WILD STRAWBERRIES (1957)
Article #603 by Dave Sindelar
Viewing date: 11-8-2002
Posting date: 4-4-2003
A doctor on his way to receive an award for his fifty years of service finds himself troubled by strange dreams and reliving scenes from earlier in his life.
Sometimes this journey through the world of fantastic cinema takes me to some interesting places, even if they only marginally belong under the banner of the fantastic. I’m not really surprised that eventually I would encounter Ingmar Bergman along the way; I remember reading once that he was profoundly influenced by James Whales’ FRANKENSTEIN, and if you watch that movie and any of Bergman’s, you can see the influence.
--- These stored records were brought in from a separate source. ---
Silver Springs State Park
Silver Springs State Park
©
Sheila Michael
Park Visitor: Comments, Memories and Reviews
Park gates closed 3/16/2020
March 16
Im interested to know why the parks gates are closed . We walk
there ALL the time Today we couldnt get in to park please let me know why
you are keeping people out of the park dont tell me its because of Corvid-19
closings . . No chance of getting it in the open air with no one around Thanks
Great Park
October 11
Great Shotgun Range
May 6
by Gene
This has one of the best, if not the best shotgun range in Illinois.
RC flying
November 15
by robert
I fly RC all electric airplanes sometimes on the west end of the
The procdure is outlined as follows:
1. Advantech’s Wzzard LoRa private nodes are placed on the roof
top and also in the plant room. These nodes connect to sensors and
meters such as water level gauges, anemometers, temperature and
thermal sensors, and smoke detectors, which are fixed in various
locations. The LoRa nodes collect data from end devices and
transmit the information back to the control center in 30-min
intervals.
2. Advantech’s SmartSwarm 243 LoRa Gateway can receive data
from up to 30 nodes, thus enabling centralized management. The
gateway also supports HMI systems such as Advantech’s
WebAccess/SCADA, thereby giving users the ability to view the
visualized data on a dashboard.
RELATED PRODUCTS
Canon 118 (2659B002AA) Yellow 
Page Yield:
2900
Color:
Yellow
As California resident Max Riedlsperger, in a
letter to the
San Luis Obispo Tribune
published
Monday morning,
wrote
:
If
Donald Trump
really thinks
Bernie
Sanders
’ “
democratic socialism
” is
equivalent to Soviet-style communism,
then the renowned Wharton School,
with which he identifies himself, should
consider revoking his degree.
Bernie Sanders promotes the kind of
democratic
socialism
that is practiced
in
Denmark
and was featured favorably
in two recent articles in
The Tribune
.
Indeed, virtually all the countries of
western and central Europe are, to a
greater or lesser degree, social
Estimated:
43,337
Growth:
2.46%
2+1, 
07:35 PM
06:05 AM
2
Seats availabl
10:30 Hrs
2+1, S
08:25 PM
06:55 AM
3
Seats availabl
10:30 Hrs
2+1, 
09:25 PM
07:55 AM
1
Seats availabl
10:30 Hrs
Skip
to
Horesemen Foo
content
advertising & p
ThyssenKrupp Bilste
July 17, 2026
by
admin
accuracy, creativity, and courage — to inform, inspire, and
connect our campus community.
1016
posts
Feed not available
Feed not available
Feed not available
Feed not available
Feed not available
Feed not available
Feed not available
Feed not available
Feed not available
This thoughtful drama is both sad and comic, with meditations on life and death and any other subjects of philosophy you might wish to examine; I ultimately found myself deeply moved by it, though I suspect your average horror/science fiction/fantasy fan might have little use for it. However, if it should come by your way some time, take five minutes to catch the opening dream sequence in the movie; this dream is so filled with creepy dread that it’s almost like a little horror movie in itself, and it is for this scene alone that the movie is being covered here. It’s so powerful, that when a seemingly innocuous image in the dream (that of a clock missing its hands) recurs later in the movie, it actual has a certain shock factor. Fascinating, but only for those willing to venture into the world of Bergman.